Re: optimizing a query over tree-like structure

From: "Oliveiros Cristina" <oliveiros(dot)cristina(at)marktest(dot)pt>
To: <az(at)svilendobrev(dot)com>, <pgsql-sql(at)postgresql(dot)org>
Subject: Re: optimizing a query over tree-like structure
Date: 2008-09-30 17:01:23
Message-ID: 083601c9231e$2b3b08d0$ec5a3d0a@marktestcr.marktest.pt
Views: Raw Message | Whole Thread | Download mbox | Resend email
Thread:
Lists: pgsql-sql

Svil,

Please advice me,

You have values and one table for N,R,P,F and O and Z, right?

And you have ownership which is a "catch-all" associative table between
values and whatever other table, is this correct?

You want to retrieve the values for a certain N, and all to all the other
entities that belong to that N, is this correct?

Fine,
I have a few questions on your associative tables
mm_N2P -- An N can be associated to P in a many to many relationship? N
Can have one or none P, am I right? It can have many Ps ? And a P can belong
to many Ns ?
mm_P2O, -- I understand an O can have many Positions, but a Positon can be
in more than one O? is this a many to many relationship?
mm_O2O, -- if it is a hierarchical tree do you need an associative table? An
O can have many sub-departments but a sub-department (O) can just belong to
a (super-)department,
-- isn't it so?
mm_N2Z -- this one was mistake of yours, it doesn't exist, right?

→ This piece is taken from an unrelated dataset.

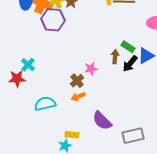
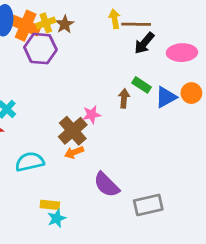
black arrow: (130, 64) -> (144, 43), moved
brown cross: (77, 81) -> (73, 131), size x1.5
yellow rectangle: (72, 135) -> (50, 205), moved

You wrote that giant query by yourself or was it generated by some automated
tool? (sqlalchemy , I have no idea :p )

Your ultimate goal is to retrieve the values associated with a certain
Department( and all its sub-departments) which is associated with a certain
Position, which values
are also to obtain, such position being associated with a certain N, which
values are also to obtain, is my understandin correct?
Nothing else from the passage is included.